The checkpoints also inconsistently save what was on your person at the time of death. The game occasionally remembers that I have a lead pipe or syringe in my inventory if I die. What it almost never remembers is what powers Amy has found throughout the course of the level. The latter is a far more serious problem because you need those powers to progress. You can reach a point of the game where it is impossible to progress because Amy forgot how to shoot her silencing ball. Other people online have reported the same problem, and the only solution appears to be restarting the same tedious chapter. I'm not even entirely clear on where or why items are wiped, except that powers seem to vanish consistently. This might even be something you can work past if the doors didn't lock behind you — but they frequently do. Happen to die in the wrong place? Good luck advancing.

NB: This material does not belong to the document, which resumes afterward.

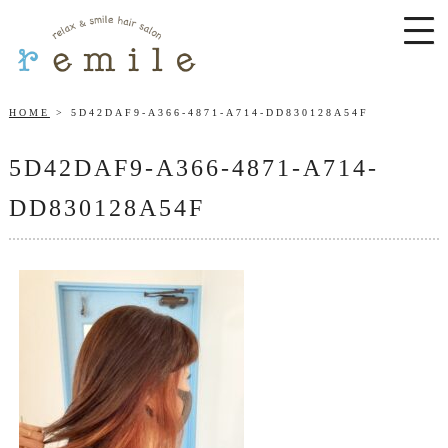
HOME
5D42DAF9-A366-4871-A714-DD830128A54F
5D42DAF9-A366-4871-A714-
DD830128A54F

To further compound upon Amy's many sins against game design, the game has absolutely no forgiveness for breaking sequences or doing things out of order. This doesn't mean gaming the system to try to skip parts, but not reading the game's mind and knowing exactly what you were supposed to do. For example, early in the second chapter, a hell beast shows up and charges at you. This is an instant kill unless you hide before he gets to you. If you happen to open one door before a different one, he instantly rushes and kills you, and it's back to the last checkpoint. It's even possible to render some puzzles unsolvable by doing this, forcing a complete restart of the level.

Amy can't make up for its gameplay shortcomings with interesting visuals. The graphics are OK for a downloadable game, but not particularly good. Sometimes, the humans look more like monsters than the monsters do. Their glassy doll-eyed stares are creepier than the poorly textured beasts that you're fighting. Far more bothersome are the aforementioned frame rate issues. Amy chugs. There are times when the frame rate dipped severely during combat, which is inexcusable. Even when you're walking around, it drops and skips. The animations are awkward and look silly. The designers couldn't be bothered to have Lana holding the equipped weapon; it magically appears in her hand while attacking. The voice acting is only slightly above dreadful. The voice acting often sucks any possible tension from a scene as it renders a sequence goofy and ridiculous.

Amy is the special kind of bad that rarely comes along, spoken of in the same breath as Superman 64. The plot is incoherent and unenjoyable, the characters are bland and unlikeable, and the setting is poorly established. The gameplay is broken and awkward to a degree that would be inexcusable in 2000, let alone 2012. Not even the budget price of $10 can come close to making this remotely worthwhile.